TO DO: After finding the line containing "Apprentice Job" below, please output that line and each following one through the line containing "developing soil and", exactly as written.

DATA RECORDS:
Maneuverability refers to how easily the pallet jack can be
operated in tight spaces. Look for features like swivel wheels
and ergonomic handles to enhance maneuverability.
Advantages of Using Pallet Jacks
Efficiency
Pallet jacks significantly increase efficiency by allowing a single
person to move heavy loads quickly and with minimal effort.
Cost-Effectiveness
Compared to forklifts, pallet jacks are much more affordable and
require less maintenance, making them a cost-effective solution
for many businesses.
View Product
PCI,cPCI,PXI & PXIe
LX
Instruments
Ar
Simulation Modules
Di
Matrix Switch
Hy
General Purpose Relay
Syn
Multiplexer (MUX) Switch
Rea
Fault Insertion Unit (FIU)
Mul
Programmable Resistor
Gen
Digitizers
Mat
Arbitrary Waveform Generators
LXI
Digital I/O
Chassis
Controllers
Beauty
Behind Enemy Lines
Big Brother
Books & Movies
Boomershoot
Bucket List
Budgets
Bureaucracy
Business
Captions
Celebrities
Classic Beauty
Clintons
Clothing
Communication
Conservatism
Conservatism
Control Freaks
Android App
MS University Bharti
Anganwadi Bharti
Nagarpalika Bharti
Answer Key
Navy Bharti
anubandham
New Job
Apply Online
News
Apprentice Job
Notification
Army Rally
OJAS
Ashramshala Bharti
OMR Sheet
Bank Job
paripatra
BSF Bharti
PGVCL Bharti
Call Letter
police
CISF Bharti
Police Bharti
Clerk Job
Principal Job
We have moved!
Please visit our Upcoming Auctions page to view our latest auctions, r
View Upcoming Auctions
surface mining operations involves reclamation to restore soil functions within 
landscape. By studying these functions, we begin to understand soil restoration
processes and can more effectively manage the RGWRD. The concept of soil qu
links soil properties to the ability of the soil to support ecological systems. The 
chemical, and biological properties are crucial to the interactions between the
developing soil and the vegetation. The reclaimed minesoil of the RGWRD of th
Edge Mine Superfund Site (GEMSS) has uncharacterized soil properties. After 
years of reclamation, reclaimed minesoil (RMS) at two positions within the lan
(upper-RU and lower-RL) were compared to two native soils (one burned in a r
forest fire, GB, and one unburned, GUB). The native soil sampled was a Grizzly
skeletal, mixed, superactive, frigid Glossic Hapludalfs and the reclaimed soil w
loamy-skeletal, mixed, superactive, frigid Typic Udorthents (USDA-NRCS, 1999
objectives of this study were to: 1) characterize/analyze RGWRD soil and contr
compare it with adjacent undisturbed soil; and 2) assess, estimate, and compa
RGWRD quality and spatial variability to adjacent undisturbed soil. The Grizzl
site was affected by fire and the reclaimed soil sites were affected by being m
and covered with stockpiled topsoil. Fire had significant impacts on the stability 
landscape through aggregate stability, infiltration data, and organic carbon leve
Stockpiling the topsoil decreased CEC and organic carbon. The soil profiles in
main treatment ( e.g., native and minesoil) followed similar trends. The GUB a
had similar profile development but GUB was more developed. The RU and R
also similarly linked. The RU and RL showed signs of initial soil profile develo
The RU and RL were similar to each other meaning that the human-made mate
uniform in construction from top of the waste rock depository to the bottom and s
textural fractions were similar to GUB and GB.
--
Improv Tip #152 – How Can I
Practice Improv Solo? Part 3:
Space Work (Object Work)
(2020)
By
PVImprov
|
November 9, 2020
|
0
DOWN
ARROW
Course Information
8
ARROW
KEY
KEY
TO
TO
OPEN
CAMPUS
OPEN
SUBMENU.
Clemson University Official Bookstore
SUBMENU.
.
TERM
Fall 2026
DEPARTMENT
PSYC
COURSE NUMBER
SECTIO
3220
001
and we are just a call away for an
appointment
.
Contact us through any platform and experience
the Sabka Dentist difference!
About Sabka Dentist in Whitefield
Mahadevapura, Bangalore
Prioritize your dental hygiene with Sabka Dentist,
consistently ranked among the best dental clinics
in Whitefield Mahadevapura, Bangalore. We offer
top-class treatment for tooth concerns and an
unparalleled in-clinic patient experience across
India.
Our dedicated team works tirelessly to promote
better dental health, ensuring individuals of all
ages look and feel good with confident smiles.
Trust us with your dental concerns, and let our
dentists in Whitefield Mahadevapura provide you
--
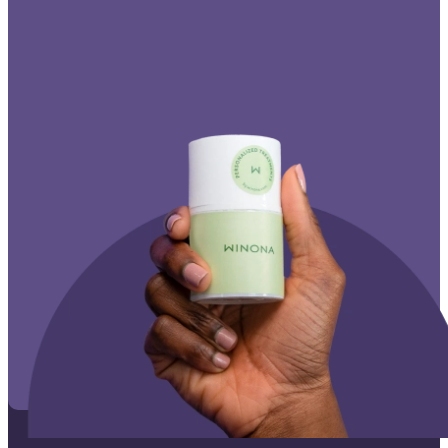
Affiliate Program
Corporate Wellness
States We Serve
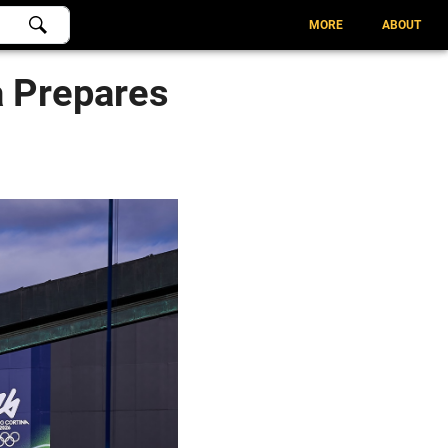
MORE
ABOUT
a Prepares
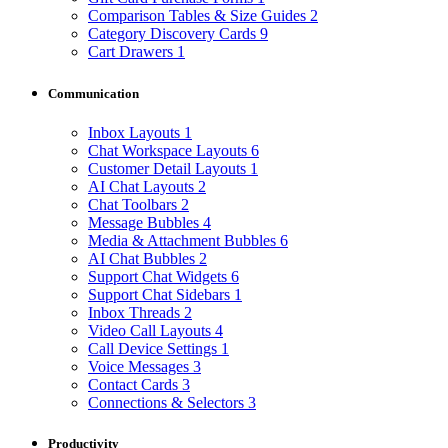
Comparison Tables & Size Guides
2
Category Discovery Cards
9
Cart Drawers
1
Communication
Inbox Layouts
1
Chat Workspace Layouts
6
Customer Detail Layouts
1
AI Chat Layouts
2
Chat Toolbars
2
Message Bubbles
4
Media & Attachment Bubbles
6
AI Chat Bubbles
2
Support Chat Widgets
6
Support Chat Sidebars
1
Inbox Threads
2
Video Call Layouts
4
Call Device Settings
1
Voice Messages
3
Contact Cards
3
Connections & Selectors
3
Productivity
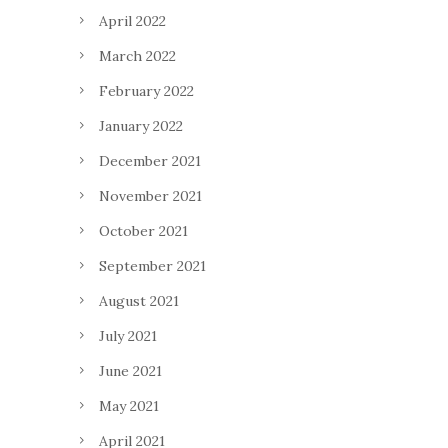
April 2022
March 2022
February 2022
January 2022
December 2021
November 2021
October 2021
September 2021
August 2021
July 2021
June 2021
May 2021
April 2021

EXERCISE SOLUTION:
Apprentice Job
Notification
Army Rally
OJAS
Ashramshala Bharti
OMR Sheet
Bank Job
paripatra
BSF Bharti
PGVCL Bharti
Call Letter
police
CISF Bharti
Police Bharti
Clerk Job
Principal Job
We have moved!
Please visit our Upcoming Auctions page to view our latest auctions, r
View Upcoming Auctions
surface mining operations involves reclamation to restore soil functions within 
landscape. By studying these functions, we begin to understand soil restoration
processes and can more effectively manage the RGWRD. The concept of soil qu
links soil properties to the ability of the soil to support ecological systems. The 
chemical, and biological properties are crucial to the interactions between the
developing soil and the vegetation. The reclaimed minesoil of the RGWRD of th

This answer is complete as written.